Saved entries
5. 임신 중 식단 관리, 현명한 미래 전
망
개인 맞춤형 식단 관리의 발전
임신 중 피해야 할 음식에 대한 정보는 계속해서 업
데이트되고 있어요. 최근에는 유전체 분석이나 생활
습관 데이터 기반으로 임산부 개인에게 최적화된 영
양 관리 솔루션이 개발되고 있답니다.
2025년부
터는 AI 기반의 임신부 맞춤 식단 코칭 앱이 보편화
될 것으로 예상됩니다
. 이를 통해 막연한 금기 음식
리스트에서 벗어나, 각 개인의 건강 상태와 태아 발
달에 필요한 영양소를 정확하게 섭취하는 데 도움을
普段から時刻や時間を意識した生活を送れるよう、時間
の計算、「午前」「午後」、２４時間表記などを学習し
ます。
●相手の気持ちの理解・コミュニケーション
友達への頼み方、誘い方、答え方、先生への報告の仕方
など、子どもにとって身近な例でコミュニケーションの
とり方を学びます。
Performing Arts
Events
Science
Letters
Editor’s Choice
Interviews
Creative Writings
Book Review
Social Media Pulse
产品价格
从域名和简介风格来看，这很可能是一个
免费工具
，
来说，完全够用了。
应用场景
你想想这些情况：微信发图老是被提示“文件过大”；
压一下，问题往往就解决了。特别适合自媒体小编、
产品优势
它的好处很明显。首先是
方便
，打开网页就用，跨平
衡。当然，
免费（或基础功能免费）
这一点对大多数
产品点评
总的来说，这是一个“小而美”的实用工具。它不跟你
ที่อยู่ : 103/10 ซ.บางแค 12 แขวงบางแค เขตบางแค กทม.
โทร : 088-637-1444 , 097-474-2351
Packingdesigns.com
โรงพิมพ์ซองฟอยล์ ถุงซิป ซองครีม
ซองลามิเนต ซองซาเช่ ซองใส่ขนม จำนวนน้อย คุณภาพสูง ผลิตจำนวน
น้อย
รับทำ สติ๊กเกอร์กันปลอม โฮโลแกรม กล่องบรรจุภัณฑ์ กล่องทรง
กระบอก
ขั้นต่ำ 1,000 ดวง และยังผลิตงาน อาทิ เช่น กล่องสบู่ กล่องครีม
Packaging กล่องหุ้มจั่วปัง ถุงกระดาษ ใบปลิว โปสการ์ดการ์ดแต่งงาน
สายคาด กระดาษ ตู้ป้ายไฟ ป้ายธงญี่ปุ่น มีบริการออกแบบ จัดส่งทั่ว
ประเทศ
* * *
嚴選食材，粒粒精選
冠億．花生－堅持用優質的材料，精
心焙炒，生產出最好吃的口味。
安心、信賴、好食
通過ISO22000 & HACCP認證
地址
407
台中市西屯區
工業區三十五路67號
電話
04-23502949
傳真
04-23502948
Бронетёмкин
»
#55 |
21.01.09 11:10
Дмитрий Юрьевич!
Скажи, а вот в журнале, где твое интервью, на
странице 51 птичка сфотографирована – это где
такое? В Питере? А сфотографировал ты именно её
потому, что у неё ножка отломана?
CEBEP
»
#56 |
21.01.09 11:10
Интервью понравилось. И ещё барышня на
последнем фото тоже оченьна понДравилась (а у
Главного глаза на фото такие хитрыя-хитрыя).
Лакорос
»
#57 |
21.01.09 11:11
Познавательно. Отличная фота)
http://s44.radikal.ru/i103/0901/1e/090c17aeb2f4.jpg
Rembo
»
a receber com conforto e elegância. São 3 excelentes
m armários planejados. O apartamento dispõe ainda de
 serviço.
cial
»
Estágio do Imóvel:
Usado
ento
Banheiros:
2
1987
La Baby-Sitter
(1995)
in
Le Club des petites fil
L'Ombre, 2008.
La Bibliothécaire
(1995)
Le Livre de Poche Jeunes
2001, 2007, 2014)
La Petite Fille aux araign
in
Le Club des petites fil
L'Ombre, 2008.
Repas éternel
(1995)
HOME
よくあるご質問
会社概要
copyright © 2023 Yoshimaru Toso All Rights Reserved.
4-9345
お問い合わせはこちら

## WORK INSTRUCTION
As listed above, the lines from the line with "양 관리 솔루션이 개발되고 있답니다." to the line with "など、子どもにとって身近な例でコミュニケーションの" are to be echoed exactly, with both ends included and nothing added.

## YOUR RESPONSE
양 관리 솔루션이 개발되고 있답니다.
2025년부
터는 AI 기반의 임신부 맞춤 식단 코칭 앱이 보편화
될 것으로 예상됩니다
. 이를 통해 막연한 금기 음식
리스트에서 벗어나, 각 개인의 건강 상태와 태아 발
달에 필요한 영양소를 정확하게 섭취하는 데 도움을
普段から時刻や時間を意識した生活を送れるよう、時間
の計算、「午前」「午後」、２４時間表記などを学習し
ます。
●相手の気持ちの理解・コミュニケーション
友達への頼み方、誘い方、答え方、先生への報告の仕方
など、子どもにとって身近な例でコミュニケーションの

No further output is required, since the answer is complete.